HC Deb 09 April 1962 vol 657 cc968-9

In this context, the setting up of the National Economic Development Council is a step of major importance. At the first meeting of the Council I defined its tasks in the following terms: First, to examine the economic performance of the nation with particular concern for plans for the future in both the private and the public sectors of industry. Secondly, to consider together what are the obstacles to quicker growth, what can be done to improve efficiency, and whether the best use is being made of our resources. Thirdly, to seek agreement upon ways of improving economic performance, competitive power and efficiency, in other words to increase the rate of sound growth.

The whole emphasis is on the importance of achieving a faster but soundly based rate of economic expansion. At next month's meeting of the Council I hope that we shall agree on the method of carrying out an urgent study of this problem. I believe that such a survey must be related to a specific figure for annual growth in the gross national product. The collective target agreed in Paris by the O.E.C.D. for this decade is one of just over 4 per cent. a year. It will be for the Council to decide whether its study should be based on that figure, or a larger one, and what period of years should be taken for this.

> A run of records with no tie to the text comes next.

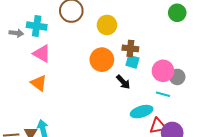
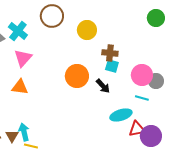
cyan cross: (37, 26) -> (18, 31), turned 30
pink triangle: (42, 54) -> (23, 58), turned 42
orange circle: (102, 60) -> (77, 76), moved
orange triangle: (39, 83) -> (20, 87), turned -30

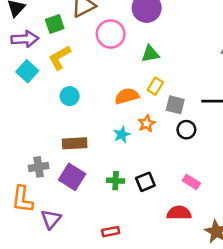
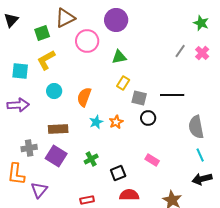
purple arrow: (25, 39) -> (18, 105), moved
cyan square: (27, 71) -> (20, 71), turned -36
orange semicircle: (127, 96) -> (84, 97), moved, turned -54
orange star: (147, 123) -> (116, 122), moved
green cross: (116, 181) -> (91, 159), turned -32
black square: (145, 182) -> (118, 173), moved
red semicircle: (179, 213) -> (129, 195), moved

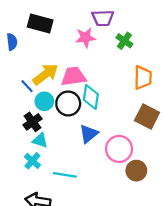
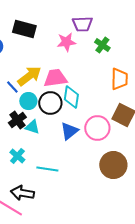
cyan triangle: (40, 140) -> (32, 127), moved
pink circle: (119, 149) -> (97, 128), moved
brown circle: (136, 171) -> (113, 165), size x1.4

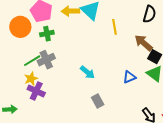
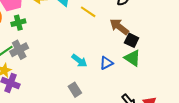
yellow line: (114, 27) -> (88, 12), turned -42
cyan arrow: (88, 72) -> (79, 61), moved

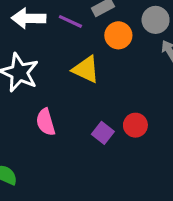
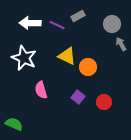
orange circle: (118, 35) -> (88, 67), moved
red circle: (135, 125) -> (104, 102), moved

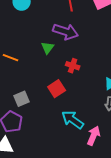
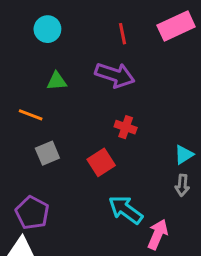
green triangle: (48, 48) -> (57, 81), moved, turned 48
gray square: (22, 99) -> (47, 153), moved

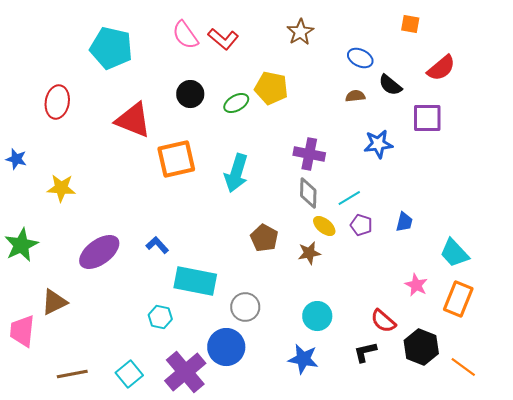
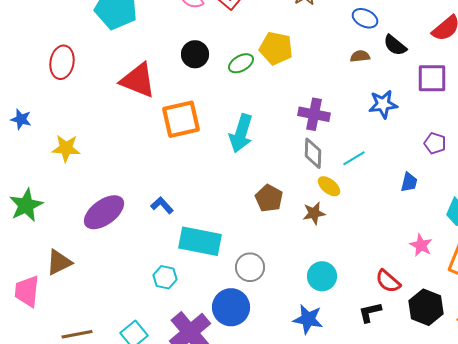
purple pentagon: (361, 225) -> (435, 143), moved

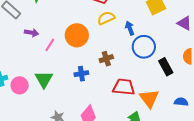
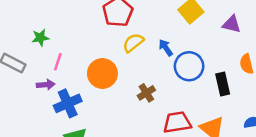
pink line: (50, 45) -> (58, 62), moved
black rectangle: (166, 67) -> (223, 84), turned 30
blue cross: (81, 74) -> (68, 103), moved, size x1.5

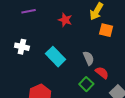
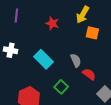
purple line: (29, 11) -> (16, 16), turned -72
green square: (86, 84) -> (61, 87), moved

For the first time since the war we shall have a body with its own staff which will include Ministers, representatives of the T.U.C., some outstanding men chosen from the management side of industry, public and private, and two distinguished independent members, meeting together to consider the problem of how to achieve a faster and continuing rate of economic growth.

I certainly do not expect hon. Members on the other side of the Committee to approve the quality of the ministerial membership—that would be too much to ask. But I think that there will be agreement about the high quality of all the others who have agreed to serve on this Council at my invitation. The Council will be considering matters under the direct control of Government such as levels of tariffs, methods and incidence of taxation, and public investment; and matters which will more directly concern both sides of industry, for example, the recruitment and training of labour, restrictive practices, efficiency in management, the better use of skilled manpower.

Certainly, I have no intention of seeking to set limits to the Council's examination of these matters which are very much for industry as well as for the Government—both sides of industry—nor of other matters, such as the best development of our scientific and technical resources. What the Council must do is to set an ambitious but realistic target figure. Both sides of industry, the Government, and, indeed, all sections of the community, must be prepared to face up to the practical consequences involved in its achievement. I say again that I believe that this new development is one of the highest importance for the country as a whole.